# What the task requires
Where the word "Решение" shows up in a line below, that line is counted. State how many lines are counted, without any other words.

Task data Start Marker

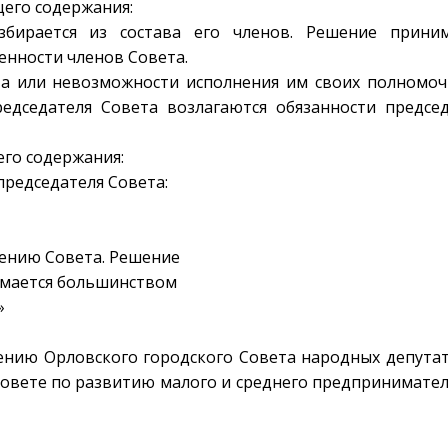
щего содержания:
избирается из состава его членов. Решение приним
енности членов Совета.
вета или невозможности исполнения им своих полномо
едседателя Совета возлагаются обязанности председ
его содержания:
председателя Совета:
ению Совета. Решение
мается большинством
»
ению Орловского городского Совета народных депута
 совете по развитию малого и среднего предпринимате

Task data End Marker

# Answer to the problem
2